1. Should alcohol be illegal?
2. How much money should be spent on prohibition?

The second question is only asked if the first question is answered affirmatively.  Coasianism is relevant to the first question, but it's really not relevant to the second one.  The second question can only be correctly answered by a market in the public sector.  Just like this question, "how much money should be spent on sci-fi shows?" can only be correctly answered by a market in Netflix.

So what does Munger mean that coasianism doesn't work for large groups?  Imagine that Munger and I are the only two people answering the first question.  He answers "yes" but I answer "no".  Voting wouldn't work... but arm-wrestling would.  So would coasianism.  We'd both get our phones out and open the coasian app.  He'd enter how much he'd be willing to pay for his preferred outcome and I'd enter how much that I'd be willing to pay for my preferred outcome.  After we had both entered our amounts, the app would show us each other's amounts.  If his amount was $100 dollars while my amount was only $25... then he would win.  Alcohol would be illegal for a year.  Since I didn't get my way, I wouldn't have to pay $25 dollars.  Instead, I would receive the $100 dollars that he was willing to pay.  Clearly the decision was made by facilitating a mutually beneficial trade.  The decision was made by a market.  It was made by a different type of market.  It was made by a coasian market.  It was made by coasianism.

Coasianism doesn't have an upper limit on the number of participants.  It works just as well for 2 billion people.  There might be technical issues to overcome but they don't diminish the desirability of coasianism.

With coasianism, people's choices are obviously informed/influenced by their consideration/comparison of the (opportunity) costs.  So Buchanan's work is relevant to coasianism.  But Buchanan didn't really focus on coasian markets.  His focus was on buchanian markets.

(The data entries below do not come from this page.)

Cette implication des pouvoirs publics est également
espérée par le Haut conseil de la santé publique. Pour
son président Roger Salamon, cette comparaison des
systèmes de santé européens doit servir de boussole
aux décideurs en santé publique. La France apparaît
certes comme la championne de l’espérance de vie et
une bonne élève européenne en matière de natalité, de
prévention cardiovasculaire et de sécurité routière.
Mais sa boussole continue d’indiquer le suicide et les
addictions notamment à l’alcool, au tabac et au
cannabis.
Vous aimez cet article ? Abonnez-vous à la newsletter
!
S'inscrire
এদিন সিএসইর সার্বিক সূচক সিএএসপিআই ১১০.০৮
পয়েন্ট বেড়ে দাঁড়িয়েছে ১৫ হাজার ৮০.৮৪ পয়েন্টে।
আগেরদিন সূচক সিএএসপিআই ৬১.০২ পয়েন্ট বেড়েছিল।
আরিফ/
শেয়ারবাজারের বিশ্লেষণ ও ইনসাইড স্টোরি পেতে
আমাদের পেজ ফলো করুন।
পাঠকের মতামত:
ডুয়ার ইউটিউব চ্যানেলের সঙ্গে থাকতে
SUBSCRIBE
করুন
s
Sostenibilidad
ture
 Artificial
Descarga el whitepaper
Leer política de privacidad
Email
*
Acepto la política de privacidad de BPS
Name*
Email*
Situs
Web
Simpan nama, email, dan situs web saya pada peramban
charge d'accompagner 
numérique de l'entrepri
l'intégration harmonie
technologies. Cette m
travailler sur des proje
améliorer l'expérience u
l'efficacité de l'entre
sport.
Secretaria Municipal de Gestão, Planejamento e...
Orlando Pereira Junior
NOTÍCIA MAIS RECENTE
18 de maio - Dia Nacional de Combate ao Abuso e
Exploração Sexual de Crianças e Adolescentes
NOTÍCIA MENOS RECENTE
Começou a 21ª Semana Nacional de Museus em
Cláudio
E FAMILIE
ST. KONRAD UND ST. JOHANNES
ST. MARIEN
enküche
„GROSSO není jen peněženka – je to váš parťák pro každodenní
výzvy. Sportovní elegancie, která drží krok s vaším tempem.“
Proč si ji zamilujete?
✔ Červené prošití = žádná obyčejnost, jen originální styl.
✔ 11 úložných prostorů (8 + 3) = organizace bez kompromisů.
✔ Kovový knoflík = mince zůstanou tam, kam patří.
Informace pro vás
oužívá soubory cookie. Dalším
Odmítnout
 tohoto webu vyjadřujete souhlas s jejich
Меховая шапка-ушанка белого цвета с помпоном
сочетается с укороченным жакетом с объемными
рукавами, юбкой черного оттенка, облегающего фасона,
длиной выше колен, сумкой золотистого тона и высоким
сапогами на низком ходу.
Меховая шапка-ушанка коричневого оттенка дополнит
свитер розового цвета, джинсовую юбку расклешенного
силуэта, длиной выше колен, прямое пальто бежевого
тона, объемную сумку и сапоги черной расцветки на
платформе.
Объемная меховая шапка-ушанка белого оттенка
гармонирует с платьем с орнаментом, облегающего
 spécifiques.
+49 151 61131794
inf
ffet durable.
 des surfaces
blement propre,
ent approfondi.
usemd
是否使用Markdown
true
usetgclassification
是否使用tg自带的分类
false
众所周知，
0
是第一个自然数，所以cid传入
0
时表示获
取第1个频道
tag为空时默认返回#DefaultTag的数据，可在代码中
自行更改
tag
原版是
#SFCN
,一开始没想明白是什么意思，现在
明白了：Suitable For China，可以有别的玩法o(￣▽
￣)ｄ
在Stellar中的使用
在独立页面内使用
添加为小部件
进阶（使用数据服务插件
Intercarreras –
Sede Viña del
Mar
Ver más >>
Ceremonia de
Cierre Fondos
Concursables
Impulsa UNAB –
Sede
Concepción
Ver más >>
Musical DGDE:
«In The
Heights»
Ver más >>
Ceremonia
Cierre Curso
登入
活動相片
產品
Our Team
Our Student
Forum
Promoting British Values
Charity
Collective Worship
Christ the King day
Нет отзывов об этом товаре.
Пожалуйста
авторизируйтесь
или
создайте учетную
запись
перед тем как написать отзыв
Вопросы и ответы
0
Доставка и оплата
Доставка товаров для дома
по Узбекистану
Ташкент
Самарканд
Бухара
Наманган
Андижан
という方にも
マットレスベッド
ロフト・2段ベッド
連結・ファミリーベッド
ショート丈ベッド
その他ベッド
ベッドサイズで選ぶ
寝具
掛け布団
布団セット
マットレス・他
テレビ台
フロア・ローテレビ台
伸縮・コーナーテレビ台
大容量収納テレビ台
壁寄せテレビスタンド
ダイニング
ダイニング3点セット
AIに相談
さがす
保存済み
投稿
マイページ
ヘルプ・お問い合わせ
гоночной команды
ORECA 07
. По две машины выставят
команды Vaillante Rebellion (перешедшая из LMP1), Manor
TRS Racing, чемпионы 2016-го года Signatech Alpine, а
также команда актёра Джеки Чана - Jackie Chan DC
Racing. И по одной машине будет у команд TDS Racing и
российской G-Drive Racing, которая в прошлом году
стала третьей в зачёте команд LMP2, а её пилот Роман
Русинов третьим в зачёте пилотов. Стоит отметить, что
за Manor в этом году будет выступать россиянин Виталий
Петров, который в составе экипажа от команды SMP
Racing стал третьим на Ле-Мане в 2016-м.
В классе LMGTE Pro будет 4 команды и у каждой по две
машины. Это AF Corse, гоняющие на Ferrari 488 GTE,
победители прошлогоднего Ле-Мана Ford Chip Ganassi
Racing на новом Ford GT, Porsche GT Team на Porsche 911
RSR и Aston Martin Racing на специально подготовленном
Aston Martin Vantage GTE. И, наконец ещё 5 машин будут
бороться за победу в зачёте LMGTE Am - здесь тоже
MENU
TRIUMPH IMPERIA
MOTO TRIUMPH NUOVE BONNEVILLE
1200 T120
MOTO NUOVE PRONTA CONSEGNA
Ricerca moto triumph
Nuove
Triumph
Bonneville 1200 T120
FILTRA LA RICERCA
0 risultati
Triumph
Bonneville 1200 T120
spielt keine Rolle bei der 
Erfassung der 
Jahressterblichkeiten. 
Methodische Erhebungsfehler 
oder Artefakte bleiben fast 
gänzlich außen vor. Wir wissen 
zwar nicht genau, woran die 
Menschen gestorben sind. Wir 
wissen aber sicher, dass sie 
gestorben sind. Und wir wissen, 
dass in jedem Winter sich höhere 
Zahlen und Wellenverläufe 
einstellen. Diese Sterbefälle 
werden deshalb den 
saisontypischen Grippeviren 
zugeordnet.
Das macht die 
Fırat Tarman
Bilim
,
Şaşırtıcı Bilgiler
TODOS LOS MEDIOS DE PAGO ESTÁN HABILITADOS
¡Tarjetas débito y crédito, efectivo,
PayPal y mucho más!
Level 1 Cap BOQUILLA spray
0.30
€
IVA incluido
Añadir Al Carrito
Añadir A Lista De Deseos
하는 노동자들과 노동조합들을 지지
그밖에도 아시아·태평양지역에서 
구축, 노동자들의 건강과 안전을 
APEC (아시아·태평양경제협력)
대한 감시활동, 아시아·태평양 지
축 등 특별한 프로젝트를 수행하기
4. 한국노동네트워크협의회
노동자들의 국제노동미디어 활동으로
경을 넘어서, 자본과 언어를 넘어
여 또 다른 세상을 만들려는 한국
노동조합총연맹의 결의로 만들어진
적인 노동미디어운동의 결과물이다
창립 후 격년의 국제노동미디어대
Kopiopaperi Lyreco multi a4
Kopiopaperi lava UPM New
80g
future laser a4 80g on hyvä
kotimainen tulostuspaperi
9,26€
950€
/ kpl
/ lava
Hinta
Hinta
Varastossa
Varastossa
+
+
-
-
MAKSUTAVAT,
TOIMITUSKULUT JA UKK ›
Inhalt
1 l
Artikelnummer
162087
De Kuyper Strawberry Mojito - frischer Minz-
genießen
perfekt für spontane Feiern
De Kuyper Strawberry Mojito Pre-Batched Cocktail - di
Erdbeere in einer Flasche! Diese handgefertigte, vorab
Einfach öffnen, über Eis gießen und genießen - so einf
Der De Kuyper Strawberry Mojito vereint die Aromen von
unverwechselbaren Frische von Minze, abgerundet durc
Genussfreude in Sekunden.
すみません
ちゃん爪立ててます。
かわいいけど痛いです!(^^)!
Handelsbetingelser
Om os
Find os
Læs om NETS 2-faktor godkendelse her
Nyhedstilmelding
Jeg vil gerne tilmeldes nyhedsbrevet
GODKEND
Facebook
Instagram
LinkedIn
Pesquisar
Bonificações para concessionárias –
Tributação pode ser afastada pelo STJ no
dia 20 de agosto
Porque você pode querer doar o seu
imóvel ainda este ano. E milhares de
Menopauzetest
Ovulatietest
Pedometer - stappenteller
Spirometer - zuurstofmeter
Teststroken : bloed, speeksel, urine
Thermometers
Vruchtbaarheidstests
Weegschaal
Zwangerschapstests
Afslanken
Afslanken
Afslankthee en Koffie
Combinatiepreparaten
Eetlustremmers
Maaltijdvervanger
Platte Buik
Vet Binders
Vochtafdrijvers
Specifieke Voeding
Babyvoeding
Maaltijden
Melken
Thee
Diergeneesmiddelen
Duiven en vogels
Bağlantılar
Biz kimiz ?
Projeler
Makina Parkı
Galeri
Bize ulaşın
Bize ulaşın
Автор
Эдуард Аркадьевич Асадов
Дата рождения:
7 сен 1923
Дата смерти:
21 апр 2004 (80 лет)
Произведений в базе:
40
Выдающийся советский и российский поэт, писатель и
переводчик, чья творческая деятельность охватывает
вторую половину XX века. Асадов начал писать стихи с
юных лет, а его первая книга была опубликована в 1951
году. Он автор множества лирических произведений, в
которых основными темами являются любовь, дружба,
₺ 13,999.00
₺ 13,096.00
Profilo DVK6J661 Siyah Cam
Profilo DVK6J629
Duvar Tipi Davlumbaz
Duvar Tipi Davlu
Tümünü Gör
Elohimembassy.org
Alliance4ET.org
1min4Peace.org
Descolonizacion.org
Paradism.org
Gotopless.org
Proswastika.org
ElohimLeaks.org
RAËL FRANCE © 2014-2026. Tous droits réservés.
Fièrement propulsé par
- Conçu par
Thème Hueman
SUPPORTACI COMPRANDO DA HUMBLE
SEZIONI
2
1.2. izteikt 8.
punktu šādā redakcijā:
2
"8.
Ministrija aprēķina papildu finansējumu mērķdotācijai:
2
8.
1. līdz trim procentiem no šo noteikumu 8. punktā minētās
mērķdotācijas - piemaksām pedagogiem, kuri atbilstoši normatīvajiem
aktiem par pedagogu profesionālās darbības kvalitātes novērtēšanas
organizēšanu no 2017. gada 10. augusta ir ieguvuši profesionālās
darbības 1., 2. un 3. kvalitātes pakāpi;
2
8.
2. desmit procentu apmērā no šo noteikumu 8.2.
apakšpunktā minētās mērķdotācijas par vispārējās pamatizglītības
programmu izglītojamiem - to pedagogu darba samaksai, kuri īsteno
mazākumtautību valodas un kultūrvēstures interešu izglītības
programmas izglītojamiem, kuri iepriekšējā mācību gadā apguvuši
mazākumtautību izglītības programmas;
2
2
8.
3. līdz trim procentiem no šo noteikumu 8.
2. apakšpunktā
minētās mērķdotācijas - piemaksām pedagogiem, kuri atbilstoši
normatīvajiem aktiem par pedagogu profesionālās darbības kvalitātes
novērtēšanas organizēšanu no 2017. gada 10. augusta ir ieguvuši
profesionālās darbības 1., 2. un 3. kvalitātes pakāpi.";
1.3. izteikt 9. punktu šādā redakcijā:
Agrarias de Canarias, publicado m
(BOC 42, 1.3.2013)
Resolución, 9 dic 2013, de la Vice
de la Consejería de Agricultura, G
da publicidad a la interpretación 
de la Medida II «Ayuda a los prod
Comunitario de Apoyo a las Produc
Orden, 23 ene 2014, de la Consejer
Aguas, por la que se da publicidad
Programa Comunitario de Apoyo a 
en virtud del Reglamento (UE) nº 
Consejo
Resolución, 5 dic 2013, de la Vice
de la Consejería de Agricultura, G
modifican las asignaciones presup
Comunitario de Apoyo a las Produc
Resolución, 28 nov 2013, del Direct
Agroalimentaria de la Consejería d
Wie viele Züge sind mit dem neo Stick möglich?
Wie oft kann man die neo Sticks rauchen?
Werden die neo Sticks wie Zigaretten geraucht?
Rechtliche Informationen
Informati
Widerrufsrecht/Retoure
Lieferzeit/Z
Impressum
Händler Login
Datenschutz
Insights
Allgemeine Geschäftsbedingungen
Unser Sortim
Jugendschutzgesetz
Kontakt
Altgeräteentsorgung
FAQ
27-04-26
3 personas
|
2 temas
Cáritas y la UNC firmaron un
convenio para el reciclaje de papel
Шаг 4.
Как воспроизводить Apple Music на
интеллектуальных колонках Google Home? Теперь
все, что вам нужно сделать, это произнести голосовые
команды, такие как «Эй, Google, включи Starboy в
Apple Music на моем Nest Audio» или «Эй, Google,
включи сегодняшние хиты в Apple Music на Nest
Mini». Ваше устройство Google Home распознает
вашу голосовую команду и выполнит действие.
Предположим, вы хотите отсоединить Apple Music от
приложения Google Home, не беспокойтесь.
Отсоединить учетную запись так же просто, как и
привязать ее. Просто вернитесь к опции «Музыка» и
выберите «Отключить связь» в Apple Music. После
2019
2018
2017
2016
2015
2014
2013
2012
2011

Coasianism should be used to decide whether alcohol should be illegal.  If coasianism determines that alcohol should be illegal, then there's the question of how much money to spend on prohibition.  This question should be answered by buchanianism.  Each and every taxpayer would consider/compare the (opportunity) costs of prohibition, and earmark their own tax dollars accordingly.

Each of the two questions is answered by each and every person having the chance to consider/compare/calculate the (opportunity) costs.

Making decisions without knowing/comparing/feeling the (opportunity) costs is really stupid.  Therefore, democracy is really stupid.  Buchanan was not stupid.  Munger isn't stupid either.  Neither is MacLean.  Munger and MacLean can both understand why democracy is so stupid.  But it should be easier and faster for him to do so given that he has a lot more economics under his belt.

Of course it's entirely possible that I'm wrong about everything.  Munger can certainly make the case that I'm wrong about Buchanan.  I'd be interested to see his case.  But I'd be far more interested to see his case for democracy.  When, exactly, is it beneficial for people to be clueless about costs?  When, exactly, is it desirable for people to have no idea what they will have to sacrifice for the things they want?